Thursday was not just Thanksgiving--it was the first day of Hanukkah.
Rabbi Moshe Liberow didn't let a vicious hate crime stop him from displaying a large menorah, just as he does ever year.
As many in the community celebrated the dual holiday, one local rabbi also reflected on the vandalism committed against him one year ago.
During Hanukkah in 2012, Rabbi Moshe Liberow was dealing with the aftermath of an awful hate crime.
"There was a very cowardly act of hate where we unfortunately had a swastika sprayed on the menorah over here."
The menorah was in Liberow's front yard, located in a neighborhood at the corner of Rockrimmon and Allegheny in Colorado Springs. Liberow belongs to a synagogue just down the road from his house called the Chabad Jewish Center. Each year they put the menorah up in a different spot in Colorado Springs to spread the hopeful message. Last year was the first time it was ever vandalized.

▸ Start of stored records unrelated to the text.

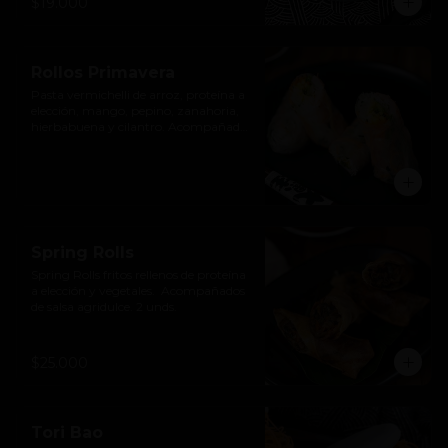
$19.000
Rollos Primavera
Pasta vermichelli de arroz, proteína a 
elección, mango, pepino, zanahoria, 
hierbabuena y cilantro. Acompañado 
de salsa agridulce de pimentón.
Spring Rolls
Spring Rolls fritos rellenos de proteína 
a elección y vegetales.  Acompañados 
de salsa agridulce. 2 unds.
$25.000
Tori Bao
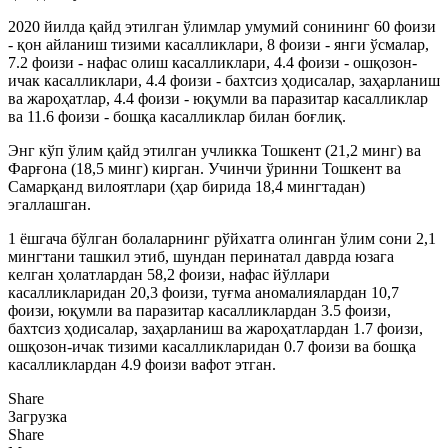
2020 йилда қайд этилган ўлимлар умумий сонининг 60 фоизи
- қон айланиш тизими касалликлари, 8 фоизи - янги ўсмалар,
7.2 фоизи - нафас олиш касалликлари, 4.4 фоизи - ошқозон-
ичак касалликлари, 4.4 фоизи - бахтсиз ҳодисалар, заҳарланиш
ва жароҳатлар, 4.4 фоизи - юқумли ва паразитар касалликлар
ва 11.6 фоизи - бошқа касалликлар билан боғлиқ.
Энг кўп ўлим қайд этилган учликка Тошкент (21,2 минг) ва
Фарғона (18,5 минг) кирган. Учинчи ўринни Тошкент ва
Самарқанд вилоятлари (ҳар бирида 18,4 мингтадан)
эгаллашган.
1 ёшгача бўлган болаларнинг рўйхатга олинган ўлим сони 2,1
мингтани ташкил этиб, шундан перинатал даврда юзага
келган ҳолатлардан 58,2 фоизи, нафас йўллари
касалликларидан 20,3 фоизи, туғма аномалиялардан 10,7
фоизи, юқумли ва паразитар касалликлардан 3.5 фоизи,
бахтсиз ҳодисалар, заҳарланиш ва жароҳатлардан 1.7 фоизи,
ошқозон-ичак тизими касалликларидан 0.7 фоизи ва бошқа
касалликлардан 4.9 фоизи вафот этган.
Share
Загрузка
Share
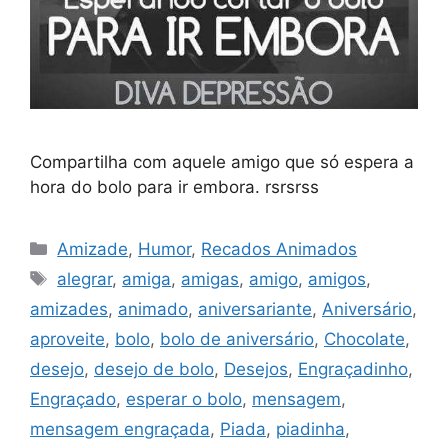
Compartilha com aquele amigo que só espera a
hora do bolo para ir embora. rsrsrss
Categorias
Amizade
,
Humor
,
Recados Animados
Tags
alegrar
,
amiga
,
amigas
,
amigo
,
amigos
,
amizades
,
animado
,
aniversariante
,
Aniversário
,
aproveite
,
bolo
,
bolo de aniversário
,
Chocolate
,
desejo
,
desejo de bolo
,
Desejos
,
Engraçadinho
,
Engraçado
,
esperar o bolo
,
mensagem
,
mensagem engraçada
,
Piada
,
piadinha
,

It's something he hopes will never happen again--and didn't stop him from putting the menorah up again this Hanukkah.
"The message of right over might, the message of positivity overcoming darkness," Liberow said.
And there's a lot for the Liberows to feel good about on the first day of Hanukkah this year: support from the community, a kitchen full of food--and being able to celebrate an once in a lifetime confluence of two major holidays.
Thanksgiving and Hanukkah coming together is as rare an occurrence as you can get.
It likely won't happen again for another 79,000 years.
On Saturday, there will be a lighting of the menorah at 410 Allegheny. It starts at 7 p.m., and will be open to the public.